We know that public leadership and trust are essential to respond to a health emergency, and the way government leaders communicate with their citizens influences that trust and therefore the future uptake of interventions.
short term, we would appreciate more work and attention in this relationship to improve the overall response to a pandemic.
long term, we currently have a very small pool of female heads of government that we even need to take into account in such analyses, but we see that there can be differences between men and women.
That is why we are committed to fairer and fairer leadership that also represents the interests of all citizens.
“Global health security depends on women”
Dr. Roopa Dhatt: In Women and Global Health, our mantra is that global health security is based on women.
We are calling for a new social contract for women in healthcare that recognizes and values their contribution. The contribution that women have made has not given them the same say in COVID-19 decisions. They remain in the minority of COVID-19 task forces, which are expected to operate health systems, while men make decisions that impact our overall health and lives
However, it was found that the results are positive when women make decisions — COVID-19 deaths in women-led countries were six times lower than in countries led by men.
Henry Ashworth: An important finding from this analysis is the influence of toxic masculinity on the language used and priorities of male managers and how this is manifested in fear-based approaches to influencing public opinion.
Dr. Marlene Joannie Bewa: This study is one of the first to focus on a gender perspective with regard to the communication and leadership style of decision makers during the COVID-19 response.
It is clear that women communicated differently and responded to the pandemic from an equitable perspective, with inclusive policy responses that included health, economic and social measures and left no one behind.
Through its programs, including the COVID 50/50 campaign and WGH 5 ASKS, Women in Global Health is committed to ensuring that women are effectively positioned to play a leading role at all levels of decision making in response to the COVID-19 pandemic, recovering, and building stronger healthcare systems.

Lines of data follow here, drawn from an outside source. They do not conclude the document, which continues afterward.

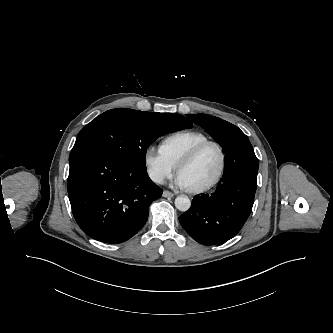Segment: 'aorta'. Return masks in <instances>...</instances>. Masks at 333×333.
<instances>
[{"instance_id":"aorta-1","label":"aorta","mask_w":333,"mask_h":333,"mask_svg":"<svg viewBox=\"0 0 333 333\" xmlns=\"http://www.w3.org/2000/svg\"><path fill=\"white\" fill-rule=\"evenodd\" d=\"M175 206L179 211L185 212L191 206V201L187 196H178L175 199Z\"/></svg>"}]
</instances>
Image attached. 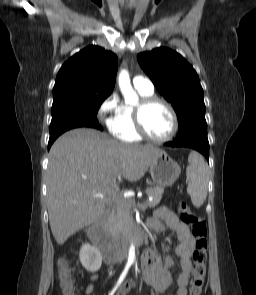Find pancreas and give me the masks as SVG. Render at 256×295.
Listing matches in <instances>:
<instances>
[{"instance_id": "cf45deb5", "label": "pancreas", "mask_w": 256, "mask_h": 295, "mask_svg": "<svg viewBox=\"0 0 256 295\" xmlns=\"http://www.w3.org/2000/svg\"><path fill=\"white\" fill-rule=\"evenodd\" d=\"M164 192L163 186L150 187L146 189V193L152 196V201H145L139 203L138 206L142 209L153 208L159 204L162 194ZM135 202L132 200L122 199L115 204L114 210L108 218V231L114 238H119L123 233L130 229L132 223V208Z\"/></svg>"}]
</instances>
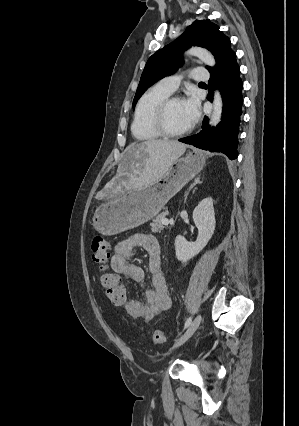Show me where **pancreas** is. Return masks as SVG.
Listing matches in <instances>:
<instances>
[{"label":"pancreas","mask_w":299,"mask_h":426,"mask_svg":"<svg viewBox=\"0 0 299 426\" xmlns=\"http://www.w3.org/2000/svg\"><path fill=\"white\" fill-rule=\"evenodd\" d=\"M167 213L168 212L165 210L163 213L157 215L156 218L153 220L151 224L153 232L160 233L163 230L164 226L162 220L165 218Z\"/></svg>","instance_id":"pancreas-1"}]
</instances>
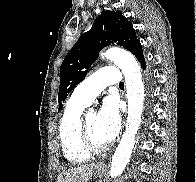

Editor’s note: Women in Global Health has asked five questions about gender equality in global health:
- Equal representation of women in global health security decision-making bodies.
- Safe and decent working conditions for women healthcare workers.
- Recognizing the value of unpaid women’s health work.
- Gender-oriented approaches to health security.
- Well-financed women’s movements and organizations.
MNT: What are some of the strengths and limitations of your studies?
Sara Dada: In terms of restrictions, the pandemic is far from over, and managers’ approaches may continue to change over time. This study does not attempt to link executive communication styles with a country’s success in responding to COVID-19 and recognizes that communication is just one component of leadership.
Second, the number of female managers worldwide is unfortunately low. Only 24% of parliamentarians worldwide are women, and only 17 women hold a position as head of government. We cannot comprehensively analyse the differences in leadership styles and approaches between men and women if the sample is so biased.
On the other hand, our study was carried out using a strict methodology and comprised a total of 120 presentations in 20 countries. We had two independent researchers review and analyse each speech and found a high consistency rate.
Another strength is that it is the first study known to us that takes such an in-depth look at the specific language and rhetoric that leaders are using regarding COVID-19 in 2020. We hope that this emphasis on communication will inspire additional work and attention to the importance of communication in the pandemic response.